Myanmar – Inle Lake
A one hour propeller plane flight delivered us to tiny Heho airport where we were met by Eie-Eie, our guide from the Pao tribe in Chan State. A young woman with a warm smile and silken long black hair, she was dressed in the traditional Myanmar style: An ankle length woven lunghi wrapped around her waist, topped by a colorful, patterned, silk blouse.
We drove through mountain passes, villages, and lush valleys to Inle Lake. Forty-five square miles in size, it has a population of 100,000 people living in villages built IN the lake.
At the simple wood-planked dock, our boat driver was awaiting our arrival in his sleek, teak, longboat. We settled into padded wooden armchairs, draped plastic ponchos around us and sped off to uncover the sights of Inle Lake.
One of the first sights to greet us was the fishermen of Inle Lake. Watching them in motion is like watching a ballet. They stand on one leg on the very front of their slender boats, wrap their other leg around the oar, and paddle while lowering and lifting their nets.
An hour into our ride, we drove through a massive flowering lily pond dotted with white egrets and drew up to the jetty of the Inle Lake Treasure Resort. Cottages built on stilts in the water have views of the mountains on one side, and huge expanses of pink, floating lotus gardens, and rice paddies, on the opposite side.
We spent our days on the lake traveling between the villages built in the water. Each one is unique and in each one families of artisans have practiced their craft for generations. It fascinated me to witness how they have uncovered the value of every plant, leaf and flower, every type of wood, every variety of soil, to enable them to produce the items which have sustained their livelihood for generations. Everything is made using age-old manual skills.
We would travel into a village along narrow canals and stop to watch weaving, boat making, cigar making, blacksmiths creating tools and ornamental objects, silversmiths, and fruit and vegetable farming in the floating gardens.

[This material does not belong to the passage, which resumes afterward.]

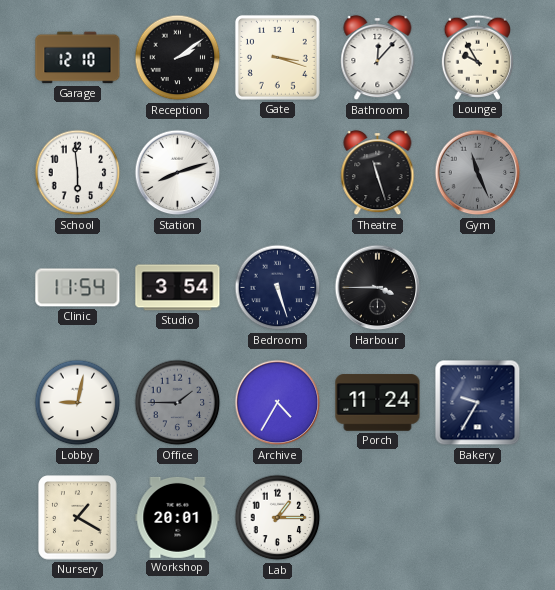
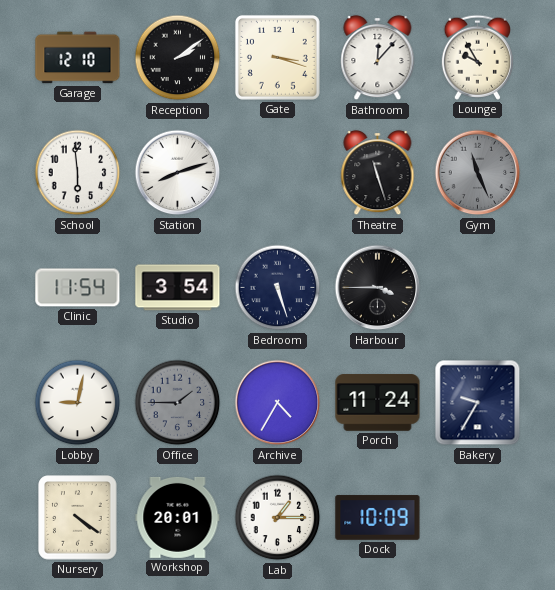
Nursery: 1:20 -> 4:21
Dock: none -> 10:09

We explored the early morning market where villagers in their tribal dress arrive before dawn to set up their stalls, tea shops, and makeshift barber shops.
The Phaung Daw Oo Pagoda, with its five golden Buddhas, is located in front of the marketplace. It receives a constant flow of worshippers who come to pay their respects and to add layer upon layer of gold leaf to the rotund Buddhas.Such a large amount of gold leaf has been applied, that one can no longer make out their features nor their body shape.
We visited the ‘long-necked’ (Karan tribe) who wrap bronze coils around their necks starting at age six. They start off wearing two or three coils and keep adding more as they age. The women who we met wore between fifteen and twenty-five coils. They rarely remove them.
We trekked through forests of bamboo where we came across a wedding ceremony in progress and children frolicking in the narrow river practicing their backward somersaults.
The trail delivered us to a forest of 1,054 stupas/pagodas, built during the reign of King Alaungsithou during the 12th Century. A magnificent sight under the dark, threatening storm clouds, punctuated by beams of golden sunshine.
Inle Lake truly is one of the treasures of Myanmar.